Robots.txt and SEO

What is the Robots.txt actually?

Robots.txt is a file that instructs search engine spiders not to crawl certain pages or sections of a website. Most of the major search engines (including Google, Bing, and Yahoo) recognize and observe Robots.txt’s information. This file must be in the main directory of a domain, so it must not be in a subfolder. In addition, the name must be “robots.txt.”

Warning: The robots.txt is not a suitable mechanism to exclude a website from Google. If you want to exclude a Google website, the best thing to do is to use a noindex directive or protect your page with a password!

Why is Robots.txt so important?

Strictly speaking, it isn’t because most websites don’t actually need a robots.txt file. That’s because Google is usually supposed to find and index all of the major pages on a website. Also, search engines will automatically NOT index the pages that are not important or duplicate other pages.

That being said, there are four reasons you might want to use a robots.txt file:

  1. Block Non-Public Pages: Sometimes, you have pages on your website that you don’t want to have crawled. For example, you could have a staging version of a page. Or a login page. These pages have to exist, but you don’t want people or search engine robots to randomly land on them. This is one case where you would use robots.txt to block these pages from search engine crawlers and bots.
  2. Reduce server load: By excluding certain page areas that are not relevant for the search engines anyway, you can reduce the server load by crawlers and save bandwidth as well as costs.
  3. Maximize the Crawl Budget: If you don’t get all the subpages in the index, you probably have a crawl budget problem. By blocking unimportant pages with robots.txt, the Googlebot can spend more of your crawl budget on the pages that are actually important.
  4. Prevent resources from being indexed: Using meta-robots directives actually works better than the instructions in robots.txt to prevent pages from being indexed. However, meta-directives often cannot be used with multimedia resources such as PDFs or images. This is where robots.txt comes into play better.

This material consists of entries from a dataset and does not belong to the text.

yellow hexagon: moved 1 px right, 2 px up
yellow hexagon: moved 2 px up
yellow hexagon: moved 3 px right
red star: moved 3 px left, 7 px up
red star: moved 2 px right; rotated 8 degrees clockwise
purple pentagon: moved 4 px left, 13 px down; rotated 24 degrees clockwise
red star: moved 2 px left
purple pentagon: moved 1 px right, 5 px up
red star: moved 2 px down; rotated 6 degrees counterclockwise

So: The robots.txt file tells search engine spiders not to crawl certain pages on your website.

Best practice: Create a Robots.txt file

Your first step is to actually create your robots.txt file. Since it is a text file, you can easily create it with a text editor such as Windows Notepad.

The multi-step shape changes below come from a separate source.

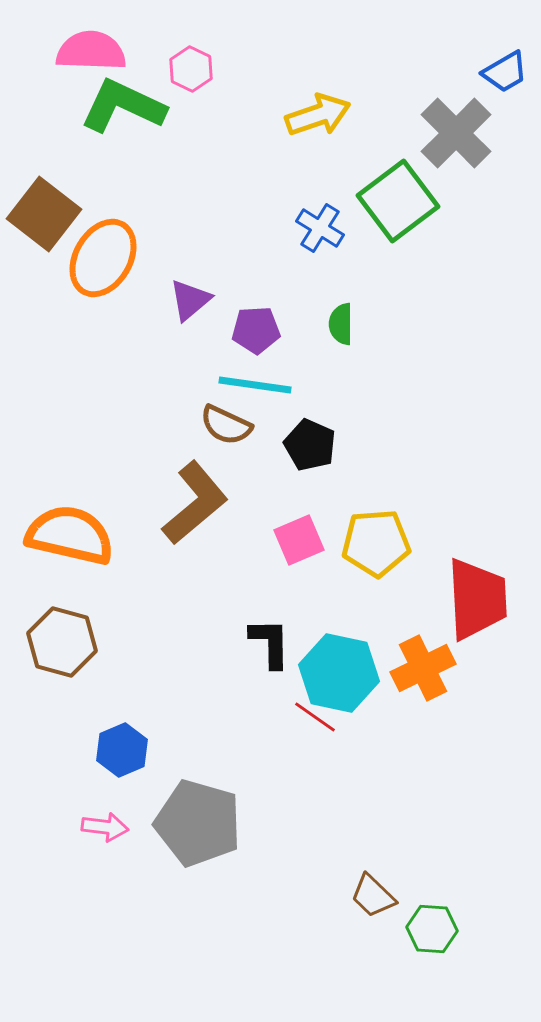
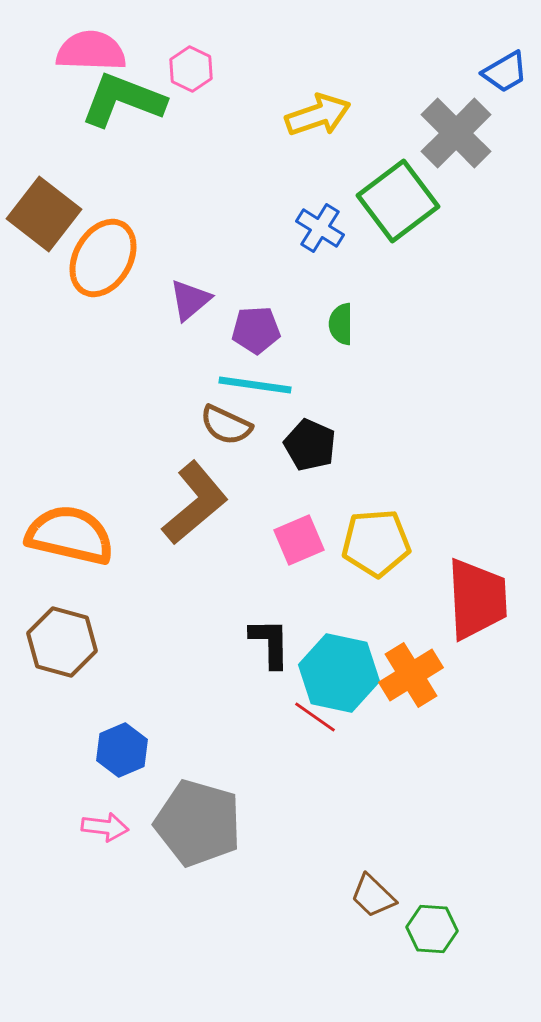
green L-shape: moved 6 px up; rotated 4 degrees counterclockwise
orange cross: moved 12 px left, 7 px down; rotated 6 degrees counterclockwise
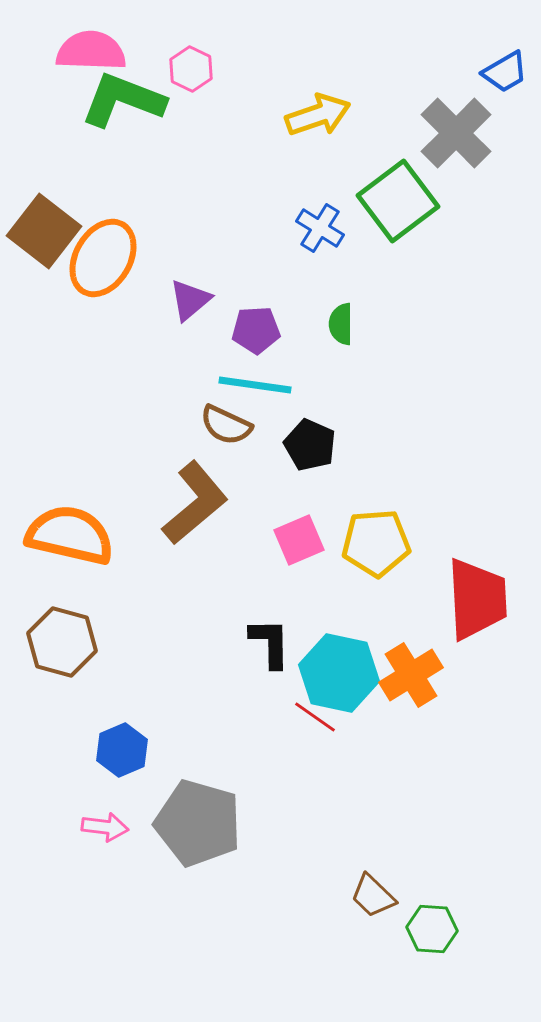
brown square: moved 17 px down
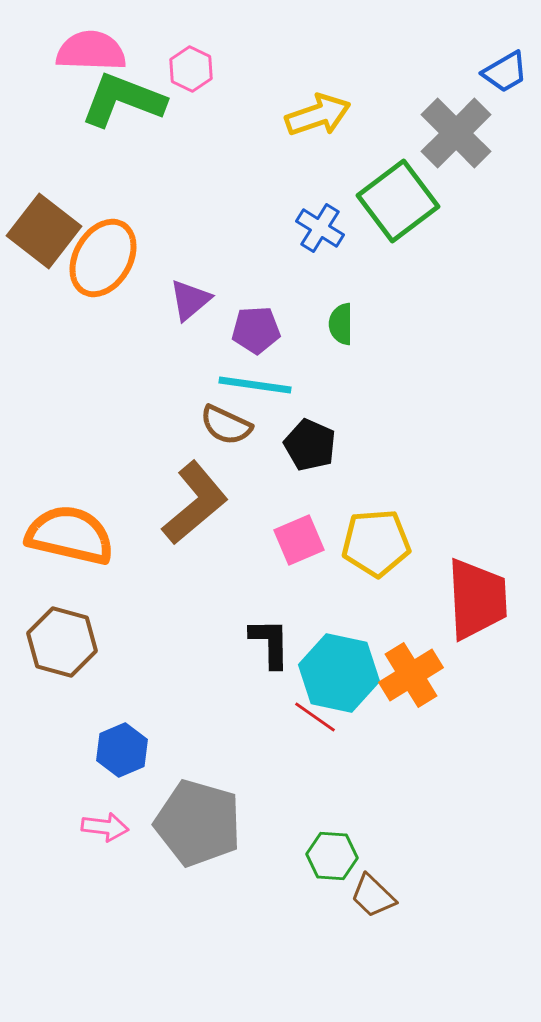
green hexagon: moved 100 px left, 73 px up
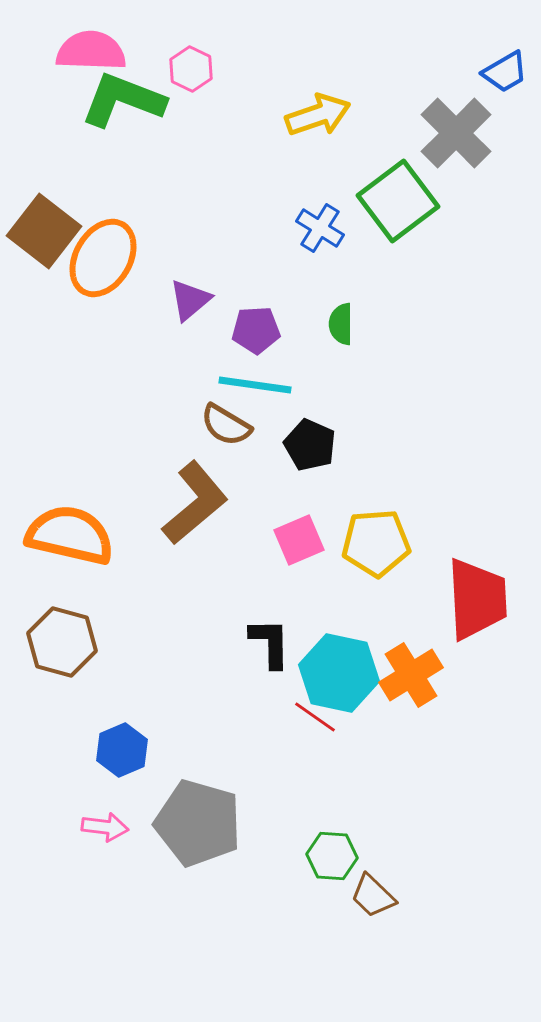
brown semicircle: rotated 6 degrees clockwise
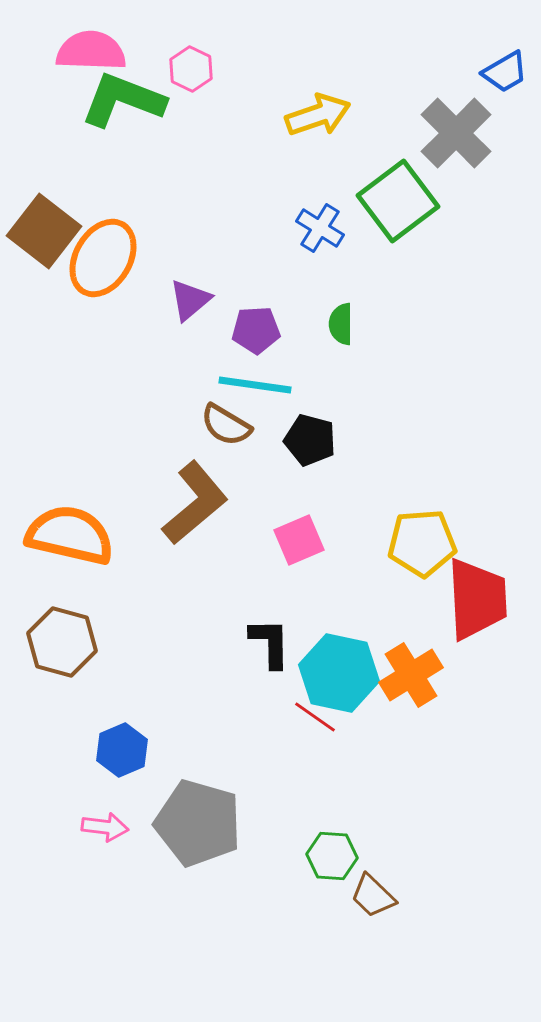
black pentagon: moved 5 px up; rotated 9 degrees counterclockwise
yellow pentagon: moved 46 px right
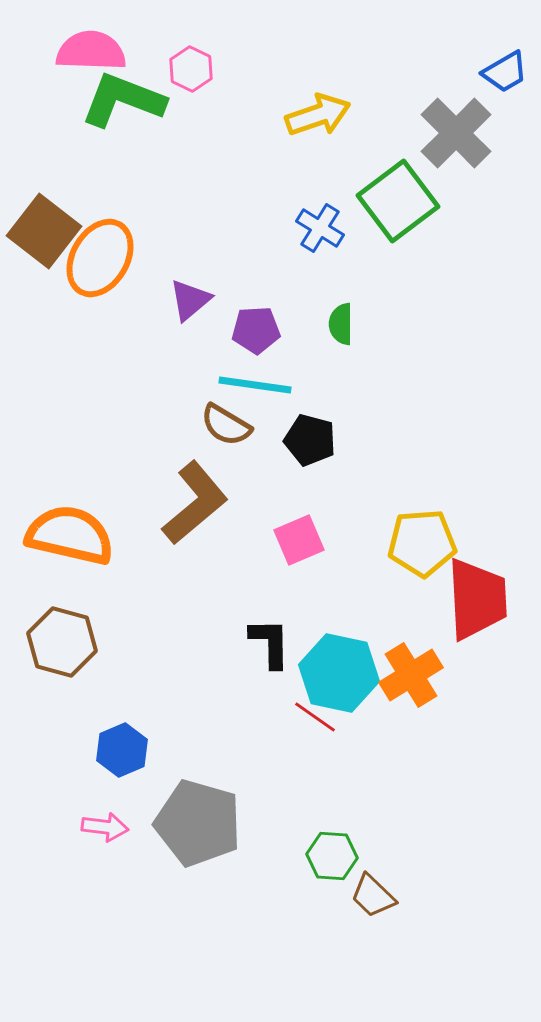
orange ellipse: moved 3 px left
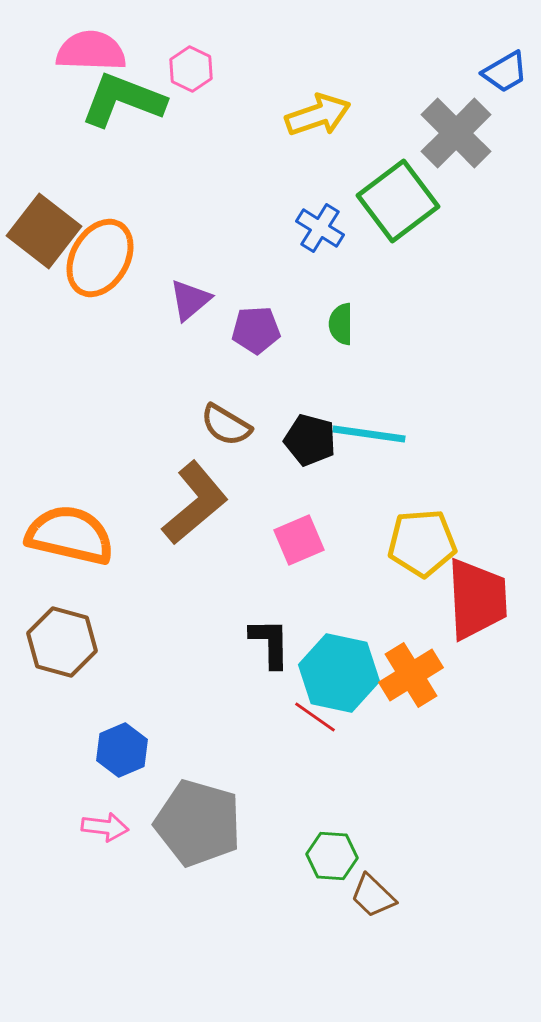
cyan line: moved 114 px right, 49 px down
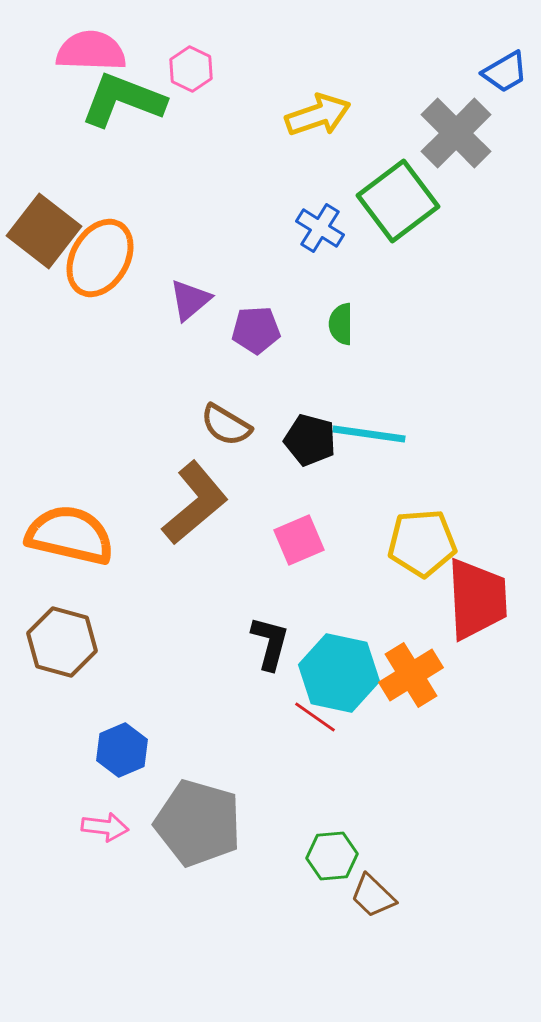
black L-shape: rotated 16 degrees clockwise
green hexagon: rotated 9 degrees counterclockwise
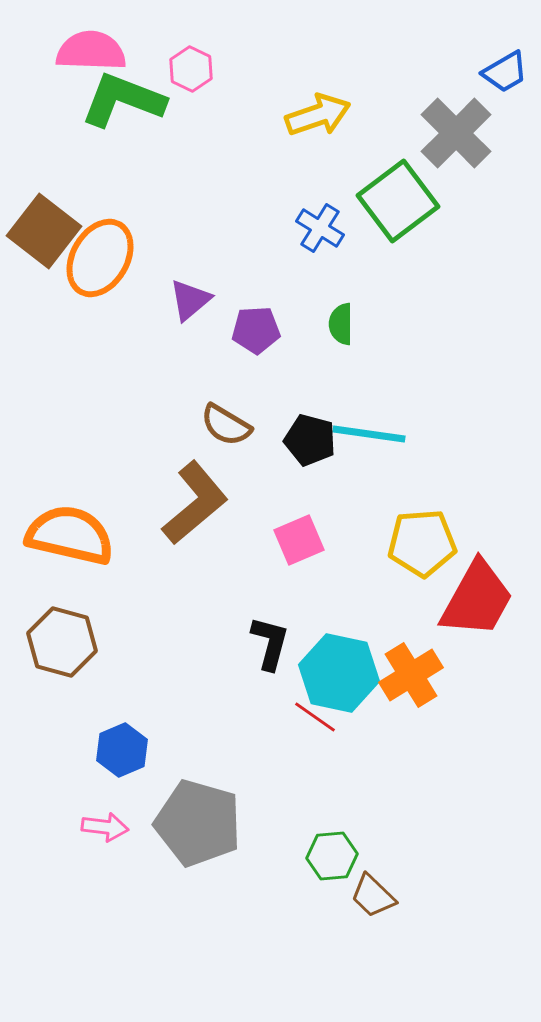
red trapezoid: rotated 32 degrees clockwise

And no matter how you ultimately create your robots.txt file, the format is exactly the same:

user-agent: X 

disallow: Y

The user agent is the specific bot that you want to address.

And all that comes after “disallow” is pages or sections that you want to block.

Here is an example:

user-agent: Googlebot 

disallow: / images

This rule would tell Googlebot not to index your website’s images folder.

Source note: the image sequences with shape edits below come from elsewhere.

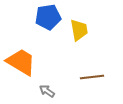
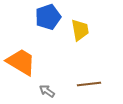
blue pentagon: rotated 10 degrees counterclockwise
yellow trapezoid: moved 1 px right
brown line: moved 3 px left, 7 px down
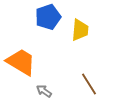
yellow trapezoid: rotated 15 degrees clockwise
brown line: rotated 65 degrees clockwise
gray arrow: moved 3 px left
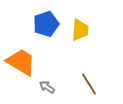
blue pentagon: moved 2 px left, 7 px down
gray arrow: moved 3 px right, 4 px up
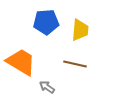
blue pentagon: moved 2 px up; rotated 15 degrees clockwise
brown line: moved 14 px left, 20 px up; rotated 45 degrees counterclockwise
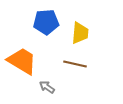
yellow trapezoid: moved 3 px down
orange trapezoid: moved 1 px right, 1 px up
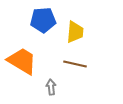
blue pentagon: moved 3 px left, 2 px up
yellow trapezoid: moved 5 px left, 1 px up
gray arrow: moved 4 px right; rotated 49 degrees clockwise
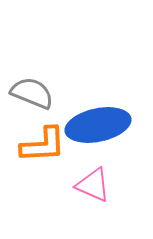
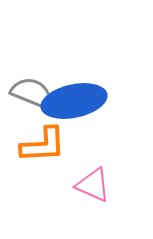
blue ellipse: moved 24 px left, 24 px up
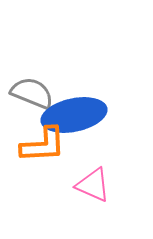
blue ellipse: moved 14 px down
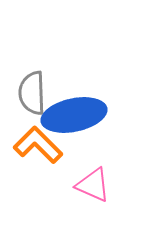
gray semicircle: rotated 114 degrees counterclockwise
orange L-shape: moved 5 px left; rotated 132 degrees counterclockwise
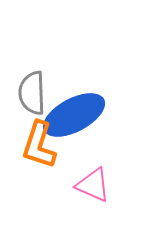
blue ellipse: rotated 16 degrees counterclockwise
orange L-shape: moved 1 px right; rotated 117 degrees counterclockwise
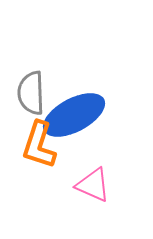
gray semicircle: moved 1 px left
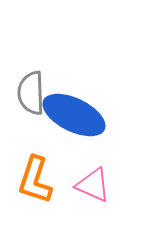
blue ellipse: rotated 54 degrees clockwise
orange L-shape: moved 4 px left, 35 px down
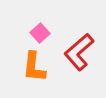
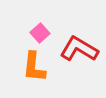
red L-shape: moved 3 px up; rotated 72 degrees clockwise
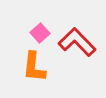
red L-shape: moved 2 px left, 7 px up; rotated 15 degrees clockwise
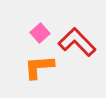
orange L-shape: moved 5 px right; rotated 80 degrees clockwise
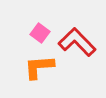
pink square: rotated 12 degrees counterclockwise
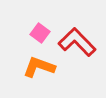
orange L-shape: rotated 24 degrees clockwise
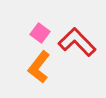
orange L-shape: rotated 72 degrees counterclockwise
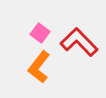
red L-shape: moved 2 px right
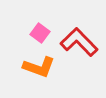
orange L-shape: rotated 108 degrees counterclockwise
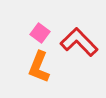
orange L-shape: rotated 92 degrees clockwise
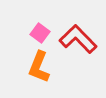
red L-shape: moved 1 px left, 3 px up
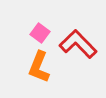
red L-shape: moved 5 px down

You can also use an asterisk (*) to speak to any bots that drop by on your website.

Here is an example:

user-agent: *

disallow: / images

The “*” instructs all spiders NOT to search the picture folder.

This is just one of many ways a robots.txt file can be used. In this helpful guide from Google for more information on the different rules, you can use to block or allow bots to crawl different pages on your website

With the robots.txt tester, you can create or edit robots.txt files for your website. It can also be used to check the syntax and the impact on your website.